I cruised down 98 to just before Pensacola, where I took 87 back to I10. I went back to the interstate because that section of 98 was boring, with a few sections of 30 being its only reprieve. I was also surprised by the size of Fort Walton Beach. Mobile welcomed me with strong wind, non-vertical riding, the large cranes at the port, and a tunnel. Shortly after passing into Mississippi, probably a little before Pascagoula, I turned southward again to 90 and rode closer to the coast for hopefully a more scenic route. The road got good around Biloxi, were the large casino resorts rose up from the beaches. 90 to, through, and beyond Gulfport was very enjoyable, with a surfless, long, deep beach on one side and the old Southern mansions on the other. As a reminder of the history of the area, as many foundations stood barren as those that still held a home and lives.

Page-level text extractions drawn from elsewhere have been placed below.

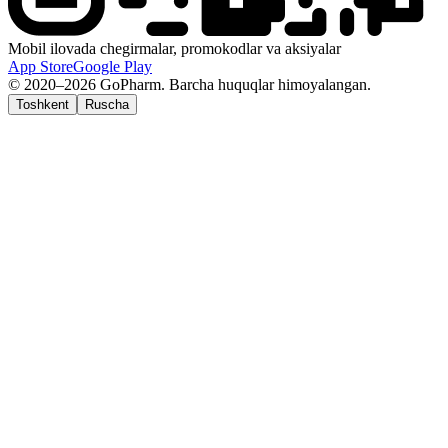
Mobil ilovada chegirmalar, promokodlar va aksiyalar
App Store
Google Play
© 2020–2026 GoPharm. Barcha huquqlar himoyalangan.
Toshkent
Ruscha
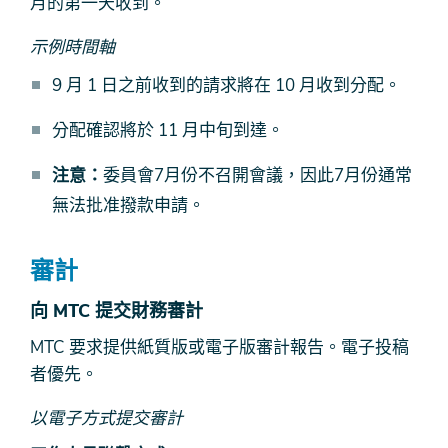
月的第一天收到。
示例時間軸
9 月 1 日之前收到的請求將在 10 月收到分配。
分配確認將於 11 月中旬到達。
注意：
委員會7月份不召開會議，因此7月份通常
無法批准撥款申請。
審計
向 MTC 提交財務審計
MTC 要求提供紙質版或電子版審計報告。電子投稿
者優先。
以電子方式提交審計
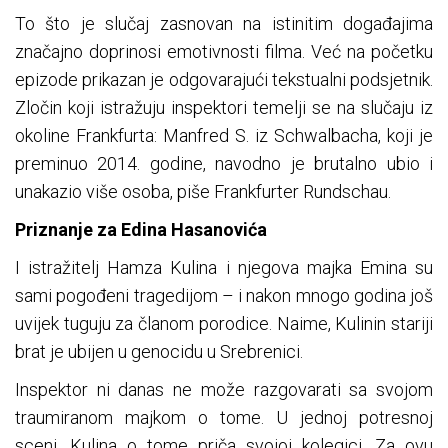
To što je slučaj zasnovan na istinitim događajima
značajno doprinosi emotivnosti filma. Već na početku
epizode prikazan je odgovarajući tekstualni podsjetnik.
Zločin koji istražuju inspektori temelji se na slučaju iz
okoline Frankfurta: Manfred S. iz Schwalbacha, koji je
preminuo 2014. godine, navodno je brutalno ubio i
unakazio više osoba, piše Frankfurter Rundschau.
Priznanje za Edina Hasanovića
I istražitelj Hamza Kulina i njegova majka Emina su
sami pogođeni tragedijom – i nakon mnogo godina još
uvijek tuguju za članom porodice. Naime, Kulinin stariji
brat je ubijen u genocidu u Srebrenici.
Inspektor ni danas ne može razgovarati sa svojom
traumiranom majkom o tome. U jednoj potresnoj
sceni, Kulina o tome priča svojoj kolegici. Za ovu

I continued on 90 until the shoreline fell to the south. I caught back onto the interstate a little before the Louisiana border and continued on I10 into New Orleans and started to look for lodging. This seems like a recurring theme for me, but the city looked attractive upon entrance, with the rising buildings encircled with water. I passed by the exit for the famous Canal Street, massive above-ground cemetaries through Metairie on both sides of the road, a Hampton Inn on North Causeway Boulevard (for my points), before turning around a little past the International airport and getting a room at the Hampton. I rested a little, did some map studying, and planning for the future before heading out to the French Quarter at around 630p.

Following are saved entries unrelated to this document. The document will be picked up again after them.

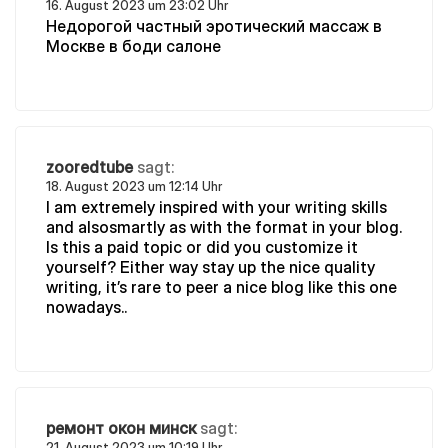
16. August 2023 um 23:02 Uhr
Недорогой частный эротический массаж в
Москве в боди салоне
zooredtube
sagt:
18. August 2023 um 12:14 Uhr
I am extremely inspired with your writing skills
and alsosmartly as with the format in your blog.
Is this a paid topic or did you customize it
yourself? Either way stay up the nice quality
writing, it’s rare to peer a nice blog like this one
nowadays..
ремонт окон минск
sagt:
21. August 2023 um 10:19 Uhr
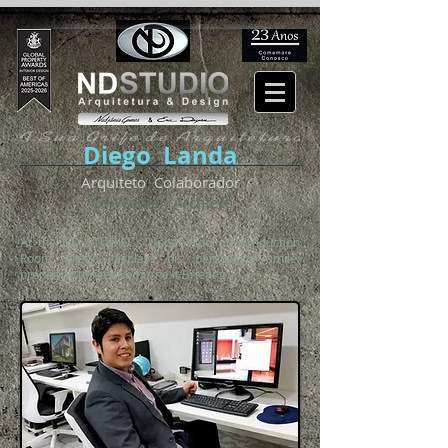
Diego Landa
Arquiteto Colaborador
Co-Worker Archtect
At the ND STUDIO´s Upper Floor of Production
Room, Diego displays his persuasive smile,
preparing to receive his next Briefing.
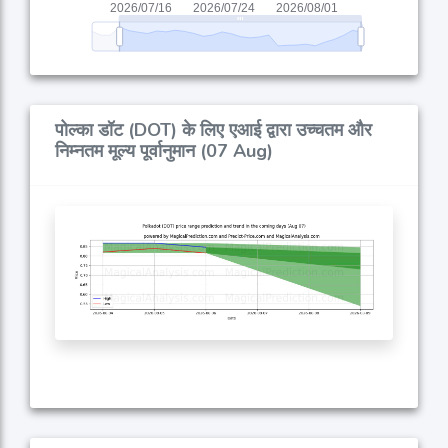
पोल्का डॉट (DOT) के लिए एआई द्वारा उच्चतम और
निम्नतम मूल्य पूर्वानुमान (07 Aug)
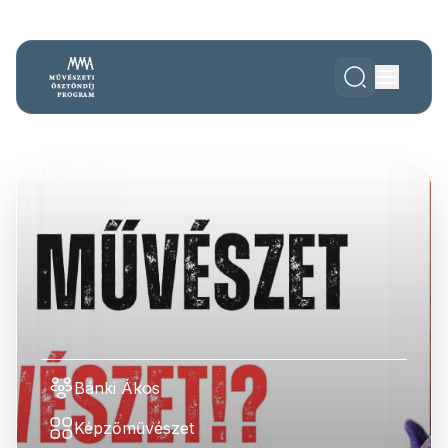
Bánki Ákos
Képzőművészet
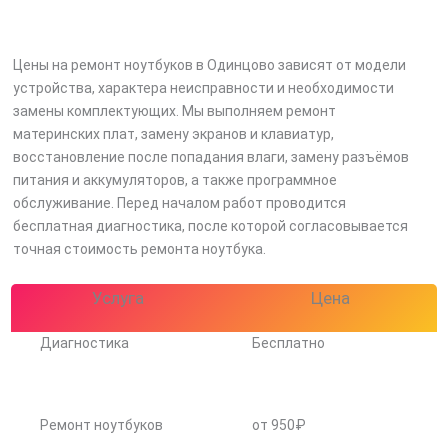
Цены на ремонт ноутбуков в Одинцово зависят от модели
устройства, характера неисправности и необходимости
замены комплектующих. Мы выполняем ремонт
материнских плат, замену экранов и клавиатур,
восстановление после попадания влаги, замену разъёмов
питания и аккумуляторов, а также программное
обслуживание. Перед началом работ проводится
бесплатная диагностика, после которой согласовывается
точная стоимость ремонта ноутбука.
Услуга
Цена
Диагностика
Бесплатно
Ремонт ноутбуков
от 950₽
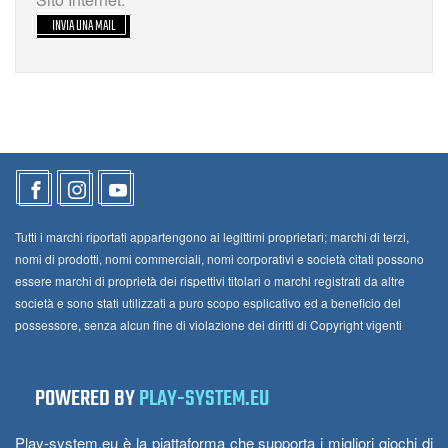
INVIA UNA MAIL
Tutti i marchi riportati appartengono ai legittimi proprietari; marchi di terzi,
nomi di prodotti, nomi commerciali, nomi corporativi e società citati possono
essere marchi di proprietà dei rispettivi titolari o marchi registrati da altre
società e sono stati utilizzati a puro scopo esplicativo ed a beneficio del
possessore, senza alcun fine di violazione dei diritti di Copyright vigenti
POWERED BY
PLAY-SYSTEM.EU
Play-system.eu è la piattaforma che supporta i migliori giochi di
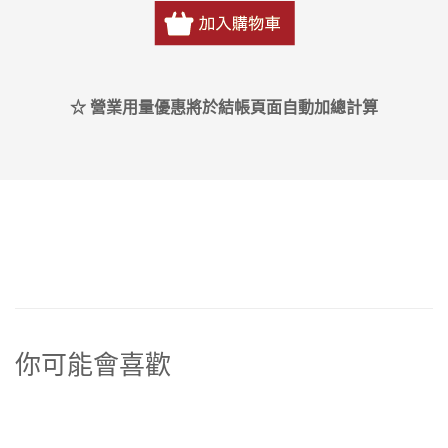
☆ 營業用量優惠將於結帳頁面自動加總計算
你可能會喜歡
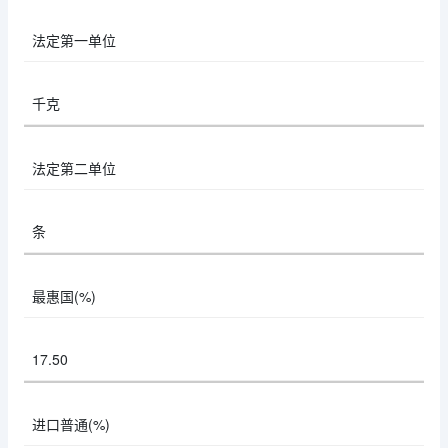
法定第一单位
千克
法定第二单位
条
最惠国(%)
17.50
进口普通(%)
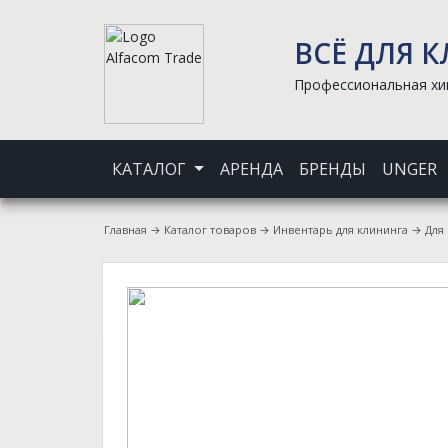
ВСЁ ДЛЯ 
Профессиональная хим
КАТАЛОГ
АРЕНДА
БРЕНДЫ
UNGER
Главная
→
Каталог товаров
→
Инвентарь для клининга
→
Для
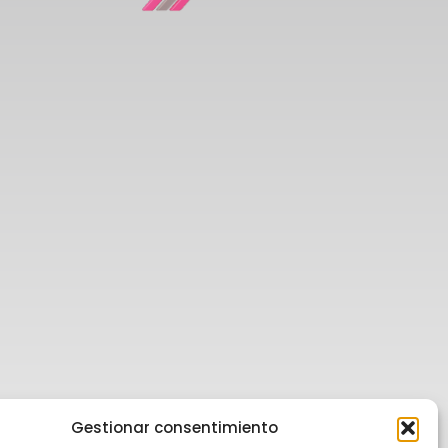
Gestionar consentimiento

I got off I10 I think at Esplanade and took a right on Rampart. This was a pretty rough section of town, but cleaned up as you got closer to Canal. I got some food and a couple beers and spent most of the night walking around the quarter, checking out the sites, sounds, and people. Unfortunately, I am not very happy with the feel for the city that only one night provided, so I guess I'll just have to visit it again for more than just one night. I left the city and returned to the hotel at around 100a.

This morning was another early rise to get on the road. The plan was to cross the Mississippi to take 23 all the way to the delta, then, after looking around, to head back north to I55 and ride the Natchez Trace Parkway, probably from Natchez to Jackson Mississippi. This was all tentative; I wasn't real sure how the timing would work out since this would be a pretty long day ride, I didn't want to ride the Parkway at night, and I wanted to return home before Saturday. I decided that I'd start on the delta ride and decide on the Natchez ride during.

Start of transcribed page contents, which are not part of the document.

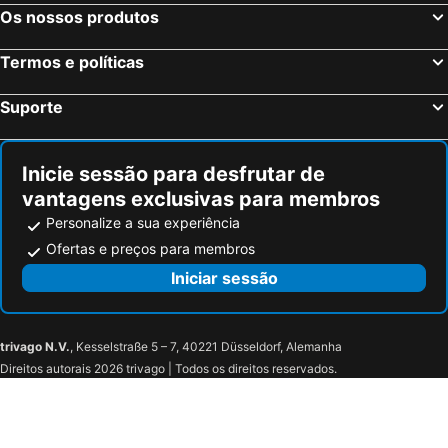
Os nossos produtos
Termos e políticas
Suporte
Inicie sessão para desfrutar de
vantagens exclusivas para membros
Personalize a sua experiência
Ofertas e preços para membros
Iniciar sessão
trivago N.V.
, Kesselstraße 5 – 7, 40221 Düsseldorf, Alemanha
Direitos autorais 2026 trivago | Todos os direitos reservados.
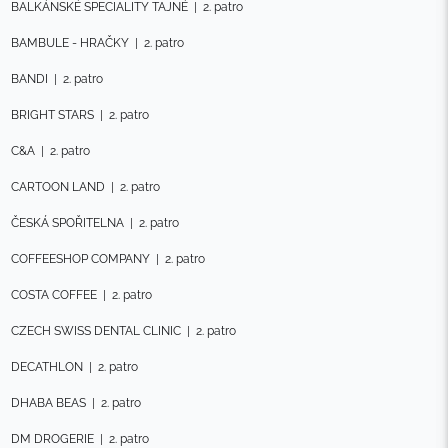
BALKÁNSKÉ SPECIALITY TAJNÉ
|
2. patro
BAMBULE - HRAČKY
|
2. patro
BANDI
|
2. patro
BRIGHT STARS
|
2. patro
C&A
|
2. patro
CARTOON LAND
|
2. patro
ČESKÁ SPOŘITELNA
|
2. patro
COFFEESHOP COMPANY
|
2. patro
COSTA COFFEE
|
2. patro
CZECH SWISS DENTAL CLINIC
|
2. patro
DECATHLON
|
2. patro
DHABA BEAS
|
2. patro
DM DROGERIE
|
2. patro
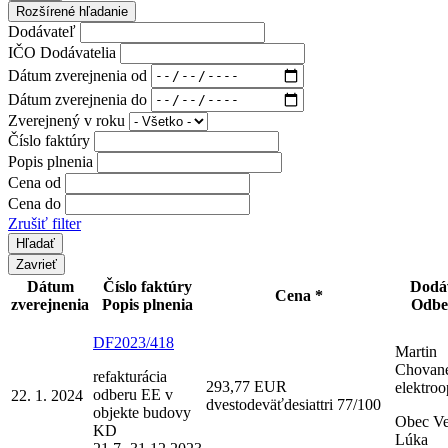
Rozšírené hľadanie
Dodávateľ
IČO Dodávatelia
Dátum zverejnenia od
Dátum zverejnenia do
Zverejnený v roku
Číslo faktúry
Popis plnenia
Cena od
Cena do
Zrušiť filter
Zavrieť
Dátum
Číslo faktúry
Dodá
Cena *
zverejnenia
Popis plnenia
Odbe
DF2023/418
Martin
Chovane
refakturácia
293,77 EUR
elektroo
odberu EE v
22. 1. 2024
dvestodeväťdesiattri 77/100
objekte budovy
Obec V
KD
Lúka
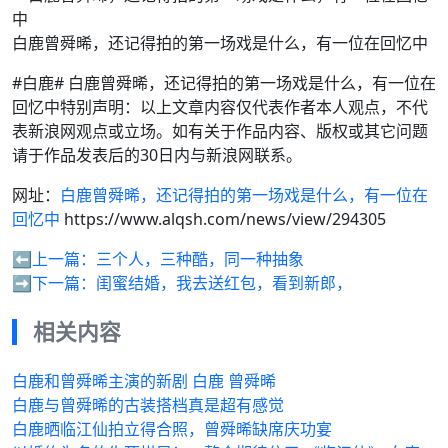
白鹿曾舜晞，还记得拍的第一场戏是什么，有一位在回忆中
#白鹿# 白鹿曾舜晞，还记得拍的第一场戏是什么，有一位在
回忆中特别声明：以上文章内容仅代表作者本人观点，不代
表新浪网观点或立场。如有关于作品内容、版权或其它问题
请于作品发表后的30日内与新浪网联系。
网址：
白鹿曾舜晞，还记得拍的第一场戏是什么，有一位在
回忆中
https://www.alqsh.com/news/view/294305
⬅️上一篇：
三个人，三种酷，同一种抽象
➡️下一篇：
闺蜜结婚，我去送红包，看到新郎，
相关内容
白鹿和曾舜晞主演的新剧 白鹿 曾舜晞
白鹿与曾舜晞的古装搭档真是超有感觉
白鹿晒临江仙拍立得合照，曾舜晞缺席庆功宴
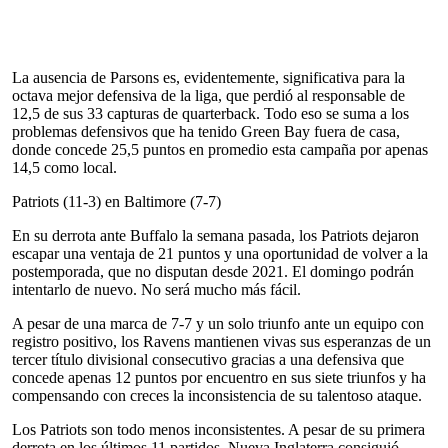
La ausencia de Parsons es, evidentemente, significativa para la
octava mejor defensiva de la liga, que perdió al responsable de
12,5 de sus 33 capturas de quarterback. Todo eso se suma a los
problemas defensivos que ha tenido Green Bay fuera de casa,
donde concede 25,5 puntos en promedio esta campaña por apenas
14,5 como local.
Patriots (11-3) en Baltimore (7-7)
En su derrota ante Buffalo la semana pasada, los Patriots dejaron
escapar una ventaja de 21 puntos y una oportunidad de volver a la
postemporada, que no disputan desde 2021. El domingo podrán
intentarlo de nuevo. No será mucho más fácil.
A pesar de una marca de 7-7 y un solo triunfo ante un equipo con
registro positivo, los Ravens mantienen vivas sus esperanzas de un
tercer título divisional consecutivo gracias a una defensiva que
concede apenas 12 puntos por encuentro en sus siete triunfos y ha
compensando con creces la inconsistencia de su talentoso ataque.
Los Patriots son todo menos inconsistentes. A pesar de su primera
derrota en los últimos 11 partidos, Nueva Inglaterra consiguió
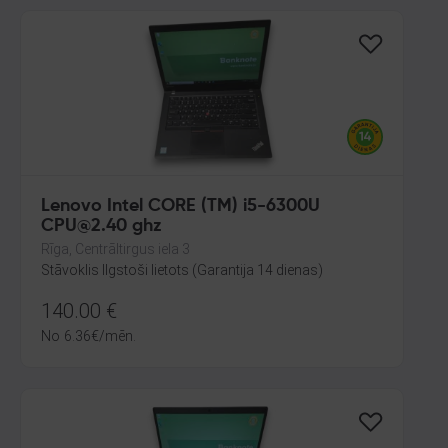
Lenovo Intel CORE (TM) i5-6300U
CPU@2.40 ghz
Rīga, Centrāltirgus iela 3
Stāvoklis Ilgstoši lietots (Garantija 14 dienas)
140.00
€
No
6.36
€
/mēn.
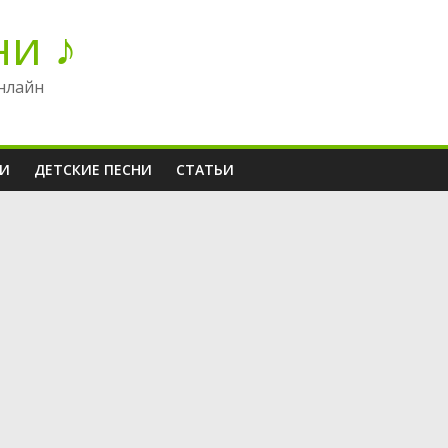
ни ♪
нлайн
НИ
ДЕТСКИЕ ПЕСНИ
СТАТЬИ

The ride started very cold again (I've been cold during this entire ride, with my only break in the hotel at night after I turn the heater on.). I crossed the bridge over the Mississippi and had to do a couple road changes through residential and commercial areas of town before getting on 23 and then going through a tunnel underneath a shipping canal before going for the the 60 or so mile ride paralleling the River. After exitting a residential area, the route become very rural. There was cattle land, including some bison, power plants and chemical producing plants, and what looked like a coal staging area (would make sense to build a power plant there too, no?). Once I reached the end, I took a right onto a very narrow spit of land that dropped into the water directly on the edge of the road then a left onto Venice Boat Harbor Road. This road lead to a large marina full of shrimping boats. A large building that looked like apartments was also on the water at the marina. This whole area was still littered with debris from the hurricane, including a massive, I think steel hauled shrimping boat run aground and a large houseboat. After looking around for a while, I headed back north on 23 toward New Orleans.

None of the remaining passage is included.